YPD must stay on course for body cameras
As longtime proponents of the public-safety value of body cameras worn by law enforcement officers, we eagerly await their arrival and deployment in the Youngstown Police Department.
Considering that about two-thirds of the more than 18,000 law enforcement agencies in this country now mandate their use, according to U.S. Justice Bureau statistics, the YPD enters the era of body cameras as standard uniform elements a bit late in the game.
Nonetheless, we’ve been very pleased that YPD Chief Carl Davis, at the helm of the 170-member department since only January, has made body cameras a top priority to implement this year. He’s followed through on that pledge with swift concrete actions — appointing Detective Sgt. Jose Morales to handle oversight and implementation of the program and carefully reviewing a variety of possible vendors of cameras.
As of last week, the city had contacted four vendors — BodyWorn, G-Tech Solutions, Motorola and Axon. So far, given Morales’ comments at a recent city council meeting, Axon may have an edge. He called that company’s cameras “very impressive” and noted the company has sold body cameras to 60 percent of the top 1,200 police departments across the country.” He added the Akron Police Department, which recently began wearing body cameras, has had pleasant experiences with Axon.

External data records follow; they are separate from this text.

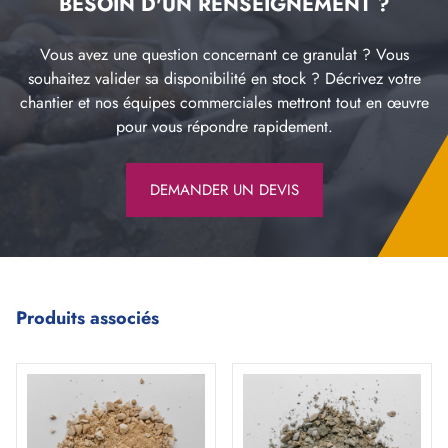
BESOIN D'UN RENSEIGNEMENT ?
Vous avez une question concernant ce granulat ? Vous
souhaitez valider sa disponibilité en stock ? Décrivez votre
chantier et nos équipes commerciales mettront tout en œuvre
pour vous répondre rapidement.
DEMANDER UN DEVIS
Produits associés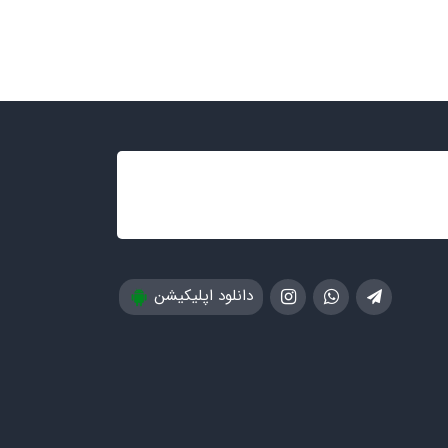
دانلود اپلیکیشن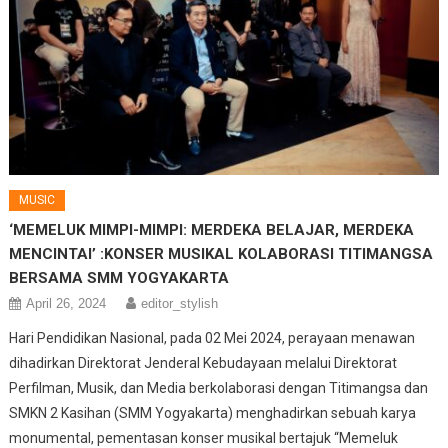
MUSIC
‘MEMELUK MIMPI-MIMPI: MERDEKA BELAJAR, MERDEKA
MENCINTAI’ :KONSER MUSIKAL KOLABORASI TITIMANGSA
BERSAMA SMM YOGYAKARTA
April 26, 2024
editor_stylish
Hari Pendidikan Nasional, pada 02 Mei 2024, perayaan menawan
dihadirkan Direktorat Jenderal Kebudayaan melalui Direktorat
Perfilman, Musik, dan Media berkolaborasi dengan Titimangsa dan
SMKN 2 Kasihan (SMM Yogyakarta) menghadirkan sebuah karya
monumental, pementasan konser musikal bertajuk “Memeluk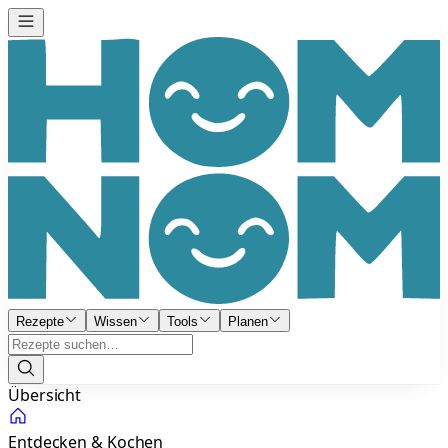
Rezepte
Wissen
Tools
Planen
Übersicht
Entdecken & Kochen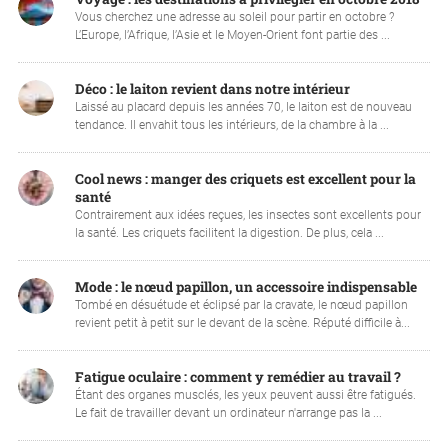
Vous cherchez une adresse au soleil pour partir en octobre ?
L’Europe, l’Afrique, l’Asie et le Moyen-Orient font partie des ...
Déco : le laiton revient dans notre intérieur
Laissé au placard depuis les années 70, le laiton est de nouveau
tendance. Il envahit tous les intérieurs, de la chambre à la ...
Cool news : manger des criquets est excellent pour la
santé
Contrairement aux idées reçues, les insectes sont excellents pour
la santé. Les criquets facilitent la digestion. De plus, cela ...
Mode : le nœud papillon, un accessoire indispensable
Tombé en désuétude et éclipsé par la cravate, le nœud papillon
revient petit à petit sur le devant de la scène. Réputé difficile à...
Fatigue oculaire : comment y remédier au travail ?
Étant des organes musclés, les yeux peuvent aussi être fatigués.
Le fait de travailler devant un ordinateur n'arrange pas la ...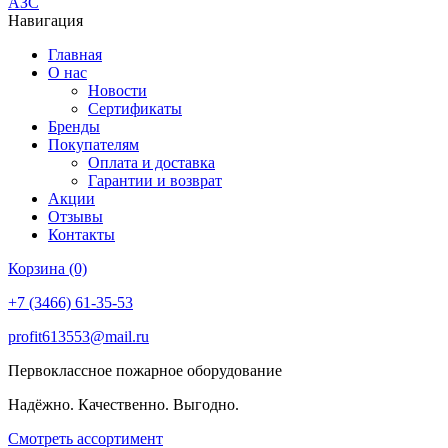
АЗС
Навигация
Главная
О нас
Новости
Сертификаты
Бренды
Покупателям
Оплата и доставка
Гарантии и возврат
Акции
Отзывы
Контакты
Корзина (0)
+7 (3466) 61-35-53
profit613553@mail.ru
Первоклассное пожарное оборудование
Надёжно. Качественно. Выгодно.
Смотреть ассортимент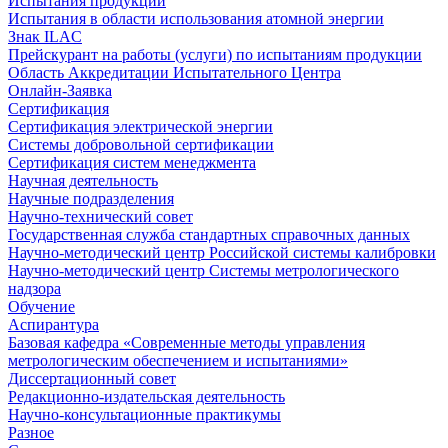
Испытания продукции
Испытания в области использования атомной энергии
Знак ILAC
Прейскурант на работы (услуги) по испытаниям продукции
Область Аккредитации Испытательного Центра
Онлайн-Заявка
Сертификация
Сертификация электрической энергии
Системы добровольной сертификации
Сертификация систем менеджмента
Научная деятельность
Научные подразделения
Научно-технический совет
Государственная служба стандартных справочных данных
Научно-методический центр Российской системы калибровки
Научно-методический центр Системы метрологического
надзора
Обучение
Аспирантура
Базовая кафедра «Современные методы управления
метрологическим обеспечением и испытаниями»
Диссертационный совет
Редакционно-издательская деятельность
Научно-консультационные практикумы
Разное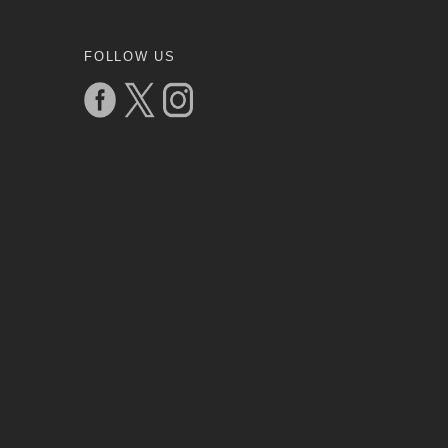
FOLLOW US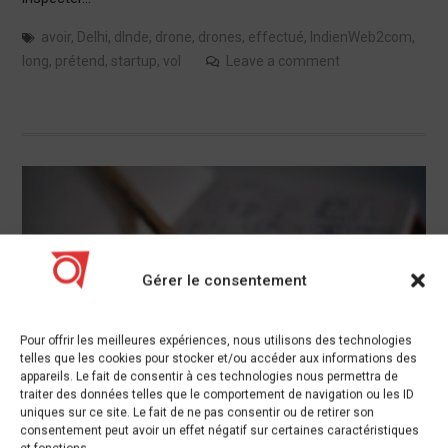
avoir
,
Delhi
,
dInde
,
drone
,
drones
,
effectué
,
IndienWeb2com
,
long
,
prétend
,
startup
,
vol
Leave a comment
Gérer le consentement
Pour offrir les meilleures expériences, nous utilisons des technologies
telles que les cookies pour stocker et/ou accéder aux informations des
appareils. Le fait de consentir à ces technologies nous permettra de
traiter des données telles que le comportement de navigation ou les ID
uniques sur ce site. Le fait de ne pas consentir ou de retirer son
consentement peut avoir un effet négatif sur certaines caractéristiques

Axon’s cost appears to fall midrange (about $500,000) in those vendors that Morales reviewed, and while cost must always be considered for purchases on the public dime, the ability of the camera to perform its intended task as effectively and efficiently as possible must be weighed heavily as well. Such comparison shopping can take time.
Once the intended purchase is made, more time, talent and energy must be invested in drafting a fair and uniform policy for wearing and using cameras, one that is clear and understandable for all on duty. Then, of course, more time must be invested in training officers how to wear them and operate them properly throughout their shifts.
Clearly, then, no snap judgments can be made, but neither can this game-changing addition to the Valley’s largest police force endure any more needless delays.
The long-term benefits of police cameras far outweigh any short-term delays in implementation. By wearing a camera, police officers are incentivized to behave less aggressively and more respectfully when interacting with individuals on their beats. In turn, community members often feel less intimidated and more prone to interact with police with less fear and greater respect.
As a result, overall police-community relations can then develop more cooperation and less confrontation.